EPISODE 143: NetApp Public Sector’s Rob Stein Says This Approach Will Lead to Sales Success in Transforming Industries

ROB’S FINAL TIP TO EMERGING SALES LEADERS: “Find something that you believe in. It could be a cool product, it could be a technology, it could be an industry, it could be a customer set like I’m passionate about serving the Defense customer. Once you find that, put everything you have into it. Just immerse yourself and then finally find somebody to hook your wagon to, to help you, guide you along the way and help bring you along.”

Rob Stein is the VP for US Public Sector at NetApp.

Prior to coming to NetApp, he held sales leadership positions at Oracle and a number of defense contractors.

Nice reference to past Sales Game Changers Podcast guests Mark Weber and Dave Rey.

Find Rob on LinkedIn!

Fred Diamond: Why don’t you tell us a little more about you that we need to know?

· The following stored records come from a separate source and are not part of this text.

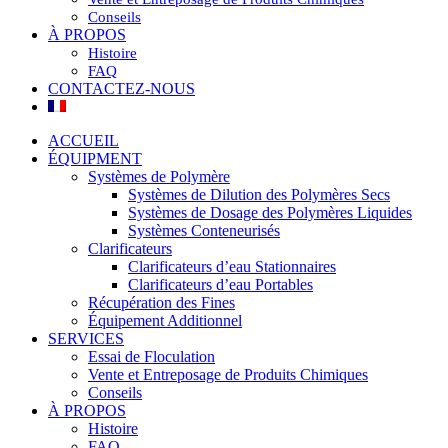
Conseils
À PROPOS
Histoire
FAQ
CONTACTEZ-NOUS
ACCUEIL
ÉQUIPMENT
Systèmes de Polymère
Systèmes de Dilution des Polymères Secs
Systèmes de Dosage des Polymères Liquides
Systèmes Conteneurisés
Clarificateurs
Clarificateurs d’eau Stationnaires
Clarificateurs d’eau Portables
Récupération des Fines
Équipement Additionnel
SERVICES
Essai de Floculation
Vente et Entreposage de Produits Chimiques
Conseils
À PROPOS
Histoire
FAQ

Rob Stein: Thank you, Fred. It’s great to be here. Let me start off with the fact that I never really wanted to be in sales. I thought I wanted to be a lawyer growing up, a mathematician, an engineer and when all the people came looking for sales folks at my college I’d refuse to interview with them. That’s how I started out, obviously things have changed since then.

Fred Diamond: I’m looking to see that transition. What happened, what made the shift? Did you start out in engineering after college, and where did you go to school, by the way?

Rob Stein: I went to Washington University in St. Louis and I did start out in an engineering job after college. One of the parts of the job was I worked for a consulting firm and not only did you do engineering work, but you had to write a lot of proposals and I loved writing proposals, I loved the strategy, I loved ultimately the win that you would get out of the proposals. That’s when I started to think, “Maybe sales isn’t a bad place to be.”

Fred Diamond: What happened? Tell us about how you first got into sales, what made that transition?

Rob Stein: As I was writing these proposals early on in my career, I said, “I want to do this more, I want to develop business more than I do the engineering side of things.” What I did was I found a position in a company that I met through writing a proposal and teaming with that company who wanted to bring on a full time business development person. I said, “I’m in” and I went over to that company and I started doing that full time, started doing capture management, going out prospecting and using and actually owning win strategies for the company. When I started doing that, I was hooked and I knew that I wanted to be in sales.

Fred Diamond: We have Sales Game Changers listening around the globe, what does the term “capture management” mean? You just used that term.

Rob Stein: Capture management is a longer term strategic initiative around a program that a customer has where it’s very complex, you bring in multiple teammates in different functional areas and you manage the effort to go win that program.

Fred Diamond: You’re the VP of US Public Sector at NetApp. Why don’t you tell us what you sell today and give us a little sense of what excites you about that?

Rob Stein: At NetApp we sell data management solutions. We’re known as a data storage company which we have been, but we are evolving now and our evolution is around helping our customers use data to transform digitally. Obviously there’s a lot of data out there, there’s a lot of customers, a lot of organizations that are trying to figure out how to leverage that data whether it’s to increase their effectiveness, to better support their mission for example in the government space or just to go find new markets in the commercial world. NetApp is in the business now of helping our customers leverage their data and become visionaries with their data.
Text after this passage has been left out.